Dear Annie: We are the grandparents of a beautiful four-year-old girl.
We have been watching her for the past three months because her parents had their water service shut off due to lack of payment.
A month ago, they had their gas and electricity shut off, as well. They are living off of the welfare system with no other means of support.
In the past, my wife and I have paid a lot of money to keep their utilities on, but this time we took a stand and decided not to.
Instead, we opted to assist in taking care of their daughter until they can fix this situation, knowing it will probably happen again.
We want our granddaughter to have a shot at normalcy, and we feel she will never get that if we return her to her parents.
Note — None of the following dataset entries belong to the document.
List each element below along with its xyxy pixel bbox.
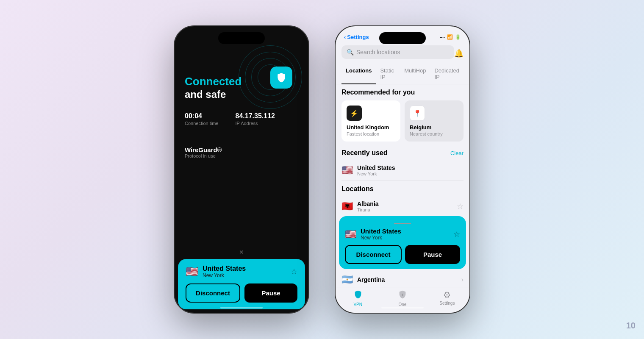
- dynamic-island: [218, 32, 265, 44]
- active-action-buttons: Disconnect Pause: [345, 245, 460, 264]
- argentina-chevron-icon: ›: [461, 276, 464, 283]
- search-placeholder: Search locations: [356, 49, 400, 56]
- recommended-title: Recommended for you: [341, 89, 464, 96]
- connection-time-value: 00:04: [185, 112, 219, 120]
- scroll-hint: [394, 223, 411, 224]
- tab-bar: VPN 1 One ⚙ Settings: [336, 287, 469, 313]
- active-loc-info: 🇺🇸 United States New York: [345, 228, 401, 241]
- tab-bar-settings[interactable]: ⚙ Settings: [425, 290, 469, 307]
- signal-rings: [236, 43, 304, 111]
- action-buttons: Disconnect Pause: [186, 283, 297, 303]
- albania-city: Tirana: [357, 207, 452, 212]
- albania-star-icon[interactable]: ☆: [457, 202, 464, 211]
- locations-scroll-area: Recommended for you ⚡ United Kingdom Fas…: [336, 89, 469, 214]
- disconnect-button[interactable]: Disconnect: [186, 283, 240, 303]
- signal-icon: ····: [440, 35, 445, 40]
- ip-address-stat: 84.17.35.112 IP Address: [236, 112, 275, 126]
- ip-address-label: IP Address: [236, 121, 275, 126]
- active-loc-row: 🇺🇸 United States New York ☆: [345, 228, 460, 241]
- vpn-tab-label: VPN: [353, 302, 362, 307]
- active-loc-country: United States: [361, 228, 401, 235]
- connection-time-stat: 00:04 Connection time: [185, 112, 219, 126]
- rec-belgium-sub: Nearest country: [410, 131, 458, 136]
- tab-static-ip[interactable]: Static IP: [376, 64, 400, 84]
- phone-2: ‹ Settings 10:55 ···· 📶 🔋 🔍 Search locat…: [335, 25, 470, 314]
- albania-item[interactable]: 🇦🇱 Albania Tirana ☆: [341, 196, 464, 214]
- pause-button[interactable]: Pause: [244, 283, 297, 303]
- one-shield-icon: 1: [398, 290, 407, 299]
- phone-1: Connected and safe 00:04 Connection time…: [174, 25, 309, 314]
- shield-icon: [276, 72, 287, 83]
- watermark: 10: [626, 321, 636, 331]
- argentina-partial-item[interactable]: 🇦🇷 Argentina ›: [336, 272, 469, 287]
- tab-dedicated-ip[interactable]: Dedicated IP: [430, 64, 464, 84]
- location-bottom-card: 🇺🇸 United States New York ☆ Disconnect P…: [178, 259, 305, 309]
- shield-tab-icon: [353, 290, 363, 299]
- tab-locations[interactable]: Locations: [341, 64, 376, 84]
- stats-row: 00:04 Connection time 84.17.35.112 IP Ad…: [185, 112, 298, 126]
- active-loc-city: New York: [361, 235, 401, 241]
- recently-used-title: Recently used: [341, 149, 387, 157]
- location-header-row: 🇺🇸 United States New York ☆: [186, 265, 297, 278]
- active-location-bar: 🇺🇸 United States New York ☆ Disconnect P…: [339, 216, 466, 269]
- us-flag-recent: 🇺🇸: [341, 165, 353, 176]
- active-flag: 🇺🇸: [345, 229, 356, 240]
- argentina-country: Argentina: [357, 276, 457, 283]
- recommended-grid: ⚡ United Kingdom Fastest location 📍 Belg…: [341, 100, 464, 142]
- locations-screen: ‹ Settings 10:55 ···· 📶 🔋 🔍 Search locat…: [336, 26, 469, 313]
- battery-icon: 🔋: [455, 34, 461, 40]
- home-indicator: [220, 307, 263, 308]
- one-tab-label: One: [399, 302, 407, 307]
- pause-button-2[interactable]: Pause: [405, 245, 460, 264]
- rec-card-belgium[interactable]: 📍 Belgium Nearest country: [405, 100, 464, 142]
- us-city: New York: [357, 171, 464, 176]
- nearest-icon-box: 📍: [410, 106, 425, 121]
- us-text-block: United States New York: [357, 164, 464, 176]
- settings-tab-icon: ⚙: [443, 290, 451, 300]
- vpn-shield-button[interactable]: [270, 67, 292, 89]
- clear-button[interactable]: Clear: [450, 150, 464, 156]
- ip-address-value: 84.17.35.112: [236, 112, 275, 120]
- vpn-tab-icon: [353, 290, 363, 301]
- chevron-left-icon: ‹: [344, 34, 346, 40]
- back-button[interactable]: ‹ Settings: [344, 34, 369, 40]
- tab-multihop[interactable]: MultiHop: [400, 64, 430, 84]
- favorite-star-icon[interactable]: ☆: [291, 267, 297, 276]
- connected-main-area: Connected and safe 00:04 Connection time…: [175, 26, 308, 245]
- search-bar[interactable]: 🔍 Search locations: [341, 45, 454, 59]
- argentina-text: Argentina: [357, 276, 457, 283]
- dynamic-island-2: [379, 32, 426, 44]
- tab-bar-one[interactable]: 1 One: [380, 290, 425, 307]
- back-label: Settings: [347, 34, 369, 40]
- location-info: 🇺🇸 United States New York: [186, 265, 246, 278]
- location-city: New York: [203, 272, 246, 278]
- close-row: ✕: [175, 245, 308, 259]
- home-indicator-2: [381, 307, 424, 308]
- protocol-row: WireGuard® Protocol in use: [185, 136, 298, 158]
- close-icon[interactable]: ✕: [239, 249, 244, 256]
- vpn-connected-screen: Connected and safe 00:04 Connection time…: [175, 26, 308, 313]
- notification-bell-icon[interactable]: 🔔: [454, 49, 464, 58]
- protocol-name: WireGuard®: [185, 146, 298, 153]
- rec-uk-sub: Fastest location: [347, 131, 395, 136]
- protocol-label: Protocol in use: [185, 153, 298, 158]
- recently-used-header: Recently used Clear: [341, 149, 464, 157]
- location-country: United States: [203, 265, 246, 272]
- disconnect-button-2[interactable]: Disconnect: [345, 245, 402, 264]
- albania-flag: 🇦🇱: [341, 201, 353, 212]
- connection-time-label: Connection time: [185, 121, 219, 126]
- tab-bar-vpn[interactable]: VPN: [336, 290, 380, 307]
- locations-section-title: Locations: [341, 185, 464, 193]
- albania-text: Albania Tirana: [357, 200, 452, 212]
- active-star-icon[interactable]: ☆: [453, 230, 460, 239]
- rec-uk-country: United Kingdom: [347, 124, 395, 131]
- wifi-icon: 📶: [447, 34, 453, 40]
- search-icon: 🔍: [347, 49, 354, 56]
- fastest-icon-box: ⚡: [347, 106, 362, 121]
- svg-text:1: 1: [401, 293, 403, 297]
- rec-card-uk[interactable]: ⚡ United Kingdom Fastest location: [341, 100, 400, 142]
- status-icons: ···· 📶 🔋: [440, 34, 461, 40]
- albania-country: Albania: [357, 200, 452, 207]
- recent-us-item[interactable]: 🇺🇸 United States New York: [341, 160, 464, 181]
- argentina-flag: 🇦🇷: [341, 274, 353, 285]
Unfortunately, my wife and I lack both the finances to raise a child and the vitality necessary to keep up with her.
We don’t know what to do. If we decide to seek custody, how do we go about it? Is there financial aid available for people in our situation?
We want to do the right thing for our granddaughter. — Geezer with a Cause in Los Angeles
Dear Los Angeles: Instead of seeking custody, you might want to apply for legal guardianship of your granddaughter or become her foster parents. Would the parents voluntarily allow this?
That would be the easiest way to do it.
Discuss your options with an attorney who specializes in family law. You can get referrals for low-cost legal assistance through LawHelp California (lawhelpca.org).
Dear Annie: We work in an office where the employees (mostly the female employees) bring treats — candy or homemade goodies — on a regular basis. This always has been a nice gesture and much appreciated.
The problem is a new employee who doesn’t seem to understand the concept of taking your share and no more.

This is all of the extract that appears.